Intervention and Prudence

Patrick Porter

Finally after a busy teaching term I’ve got a chance to add some thoughts to the great post and articles by Jon Western and Joshua Goldstein on humanitarian intervention.

Bottom line: I think Jon and Joshua make a robust case that not only can intervention work, but that the international community is learning effectively how to go about it. As they argue, it is a technique of statecraft that is being refined and better understood. It might not necessarily transform societies on every metric of human well being, but prompt military action combined with due attention to the rule of law, security and institutions can fend off predators and give oppressed peoples a chance – a breathing space - to rebuild. East Timor, Sierra Leone, and who knows, maybe even Libya testify to this.

Nevertheless, when interventionism becomes a hard general principle based on moral duties, it can too readily eclipse the wider strategic picture and call for military action in a vacuum, with the perverse result that security is reduced elsewhere. And while a positive duty to protect might well result in a successful protection of a community, it also can have the unintended effect of abetting counter-atrocities.
Like much foreign policy debate in the US and also on the other side of the pond, the issue of intervention can suffer from the tendency of those on either side to rush to binary positions. Those tempermentally uneasy with intervention can be just as guilty of this as interventionists. Unless we are careful, the principle is wrenched out of any context and like the hollow catch-word of isolationism, the debate can degenerate into a contest between ‘teams’ and rigid dogmas, not a careful analysis of intervention in a wider context.(NB Jon and Joshua don’t do this – they argue that the doctrine and practice of R2P has contributed to an overall decline of worldwide violence). But the language of absolutes – of strict obligations – does violence to the discipline of strategy, of balancing morality with power, commitments with resources, the ecological effort to relate all parts to the whole.

To take the case of Libya, as others have argued here at the Duck, NATO’s Operation Unified Protector was the decisive act in making possible the overthrow of a tyrannical regime. As Jon noted, ‘In the absence of NATO’s air campaign we would not be witnessing the celebrations today. The Libyans wanted to, but probably could not have, settled it by themselves.’

True enough. We might also add that without NATO’s intervention, we probably wouldn’t be seeing the torture or illegal detention of black Africans under the new order as reported by Amnesty International and the United Nations. If not intervening where we can amounts to a kind of complicity in what follows, the states that intervened are complicit in those atrocities, indirectly. We might think we have a responsibility to protect, but that should be tempered with a responsibility to first do no harm. We might approach civil wars as a conflict between predators and victims, but they are just as often vengeful power struggles that are hard to comprehend in stark moral terms. Was rescuing a large population worth the subsequent suffering of a smaller group?

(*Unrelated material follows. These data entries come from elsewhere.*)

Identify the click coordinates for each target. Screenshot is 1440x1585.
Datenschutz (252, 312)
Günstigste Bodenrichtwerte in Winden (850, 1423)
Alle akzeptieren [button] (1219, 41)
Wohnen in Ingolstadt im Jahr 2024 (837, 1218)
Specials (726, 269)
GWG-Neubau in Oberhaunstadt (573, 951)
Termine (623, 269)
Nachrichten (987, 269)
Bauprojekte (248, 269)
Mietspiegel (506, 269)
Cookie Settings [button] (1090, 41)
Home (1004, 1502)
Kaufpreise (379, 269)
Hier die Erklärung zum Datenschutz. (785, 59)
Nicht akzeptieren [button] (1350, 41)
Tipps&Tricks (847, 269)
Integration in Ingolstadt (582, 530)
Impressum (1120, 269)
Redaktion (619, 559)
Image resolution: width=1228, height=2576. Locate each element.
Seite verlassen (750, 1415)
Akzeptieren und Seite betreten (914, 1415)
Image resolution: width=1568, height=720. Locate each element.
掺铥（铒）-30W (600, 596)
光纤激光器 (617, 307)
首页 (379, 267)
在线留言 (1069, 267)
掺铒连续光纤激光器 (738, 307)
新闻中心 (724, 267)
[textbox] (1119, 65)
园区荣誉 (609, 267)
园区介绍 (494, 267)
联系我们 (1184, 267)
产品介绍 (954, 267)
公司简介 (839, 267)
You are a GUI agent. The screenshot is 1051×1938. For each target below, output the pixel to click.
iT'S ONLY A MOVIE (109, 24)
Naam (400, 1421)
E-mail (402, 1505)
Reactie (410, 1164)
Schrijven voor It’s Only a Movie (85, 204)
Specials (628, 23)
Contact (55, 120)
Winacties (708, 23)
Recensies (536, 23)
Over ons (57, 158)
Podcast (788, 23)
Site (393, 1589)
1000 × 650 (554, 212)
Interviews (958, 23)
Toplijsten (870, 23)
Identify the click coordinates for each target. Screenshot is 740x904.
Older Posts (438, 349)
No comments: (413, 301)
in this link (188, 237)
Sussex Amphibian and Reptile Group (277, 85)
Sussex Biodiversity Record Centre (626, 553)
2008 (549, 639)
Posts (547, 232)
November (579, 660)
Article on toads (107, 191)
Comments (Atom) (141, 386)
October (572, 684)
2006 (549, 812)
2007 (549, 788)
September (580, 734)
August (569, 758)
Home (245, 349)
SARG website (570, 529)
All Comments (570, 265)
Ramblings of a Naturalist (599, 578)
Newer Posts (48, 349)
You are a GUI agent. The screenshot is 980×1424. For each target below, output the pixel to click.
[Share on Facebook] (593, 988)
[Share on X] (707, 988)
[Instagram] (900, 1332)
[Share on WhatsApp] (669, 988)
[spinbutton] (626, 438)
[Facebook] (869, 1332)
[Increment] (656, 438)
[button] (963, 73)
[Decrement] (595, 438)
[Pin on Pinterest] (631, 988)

Perhaps, but by speaking the language of responsibility and rights, we set a standard we will (or should) be judged by.

But even if the Libyan war went perfectly and did not have this tragic internal consequence, how will this action shape the wider security environment? From the point of view of Tehran or Pyongyang, the West once again has attacked a regime that either did not have a WMD or nuclear deterrent, or had peacefully renounced it. As David Patrikarakos argues,


Hardliners in Iran have learned an important lesson from recent history. They have just seen Gaddafi overthrown after giving up his nuclear programme in 2003, the same year that Iraq, which never had a nuclear weapons programme, was invaded. And they remember that in 2001 the US invaded Afghanistan on the grounds that it harboured and funded the Taliban, while making Pakistan, which also harboured and funded the Taliban, but had nuclear weapons, a major ally in the war on terror. The message is simple: nuclear weapons mean security.


Of course, we can’t be sure that we ‘know’ how strong this causal link is, and that the war on Libya has played a role in accelerating Iran’s nuclear programme. But its possible enough to give us pause. And it probably has added a strong ‘plus’ to the argument for acquiring a nuclear deterrent in places like Iran. It would be a bitter irony if an intervention conducted in the name of human rights and wider security had the perverse result of making Libya more unsafe for black people and adding impetus to nuclear proliferation.

To set conditions, through a frequent use of military power as a tool of liberalism and regime change, that make nuclear insurance attractive - to set the conditions for spiralling insecurity and arms buildups into the bargain – would not only be dangerous but surely inauspicious for the cause of human rights. Libyan lives matter. So too does disarmament and non-proliferation. Means matter, ends matter, consequences matter, both intended and otherwise.

So it is probably better to approach these issues in a state of prudence rather than binary absolutes. Prudence as it is classically conceived recognises the conflicted nature of most political situations, and negotiates between competing interests, with an eye for the limits of power and the ever-present potential for self-defeating behaviour. Not acting, to be sure, can also be imprudent. To act or not to act, or to choose which tools to use and when, remains a hard call. But at least a prudent way of thinking can turn attention to the relative as well as the absolute, and the bleak reality that good intentions are dangerous things indeed.